In PLR 201538021, the IRS provided a private ruling which allowed an LLC to adopt an ESOP. The letter was issued in response to a request for a ruling, concerning whether the unit shares of Company A, a limited liability company or LLC, constitute employer securities within the meaning of section 409(l)(2) of the Internal Revenue Code (“Code”). If they do, the LLC could adopt an ESOP which holds the unit shares.
Here is what the IRS said in the PLR.
For federal tax purposes, Company A represented that it is classified as an association and has a valid S corporation election. Ownership interest in Company A is represented by unit shares (“Unit Shares”). Under its operating agreement (the “Operating Agreement”), all profits and losses of Company A, and any dividends to be paid by Company A, are to be allocated among the shareholders in proportion to the number of Unit Shares owned by them. The Operating Agreement further provides that all Unit Shares confer identical rights to voting distributions, dividends and liquidation proceeds, and otherwise meet the requirements of Code section 409(l)(2). In addition Company has no authorized, issued, or outstanding employer securities that are readily tradable on an established securities market within the meaning of Code section 409(l)(1).
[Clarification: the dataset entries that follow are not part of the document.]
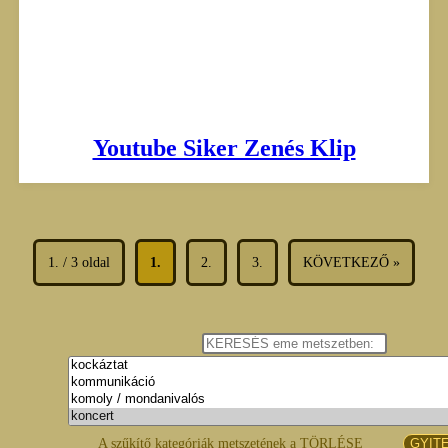
Youtube Siker Zenés Klip
1. / 3 oldal
1.
2.
3.
KÖVETKEZŐ »
A szűkítő kategóriák metszetének a TÖRLÉSE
Company A intends to adopt an employee stock ownership plan as described in Code section 4975(e)(7) (“ESOP”), in which its employees may participate. Section 4975(e)(7) defines an ESOP as a defined contribution plan which, among other things, is designed to invest primarily in qualifying employer securities. Code section 4975(e)(8) defines the term “qualifying employer security” as any employer security within the meaning of Code section 409(l). As applicable here, Code section 409(l)(2) states that the term “employer securities” means common stock issued by the employer-corporation having a combination of voting power and dividend rights equal to or in excess of:
(A) that class of common stock of the employer-corporation having the greatest voting power, and (B) that class of common stock of the employer-corporation having the greatest dividend rights.
Further, under the Code, Company A is treated as a corporation, and the Unit Shares as shares of stock.
Based on the foregoing, the IRS concludes that the Unit Shares of Company A are employer securities as described in section 409(l)(2) for the purposes of section 4975(e)(7), so that Company A may maintain an ESOP which invests in the Unit Shares.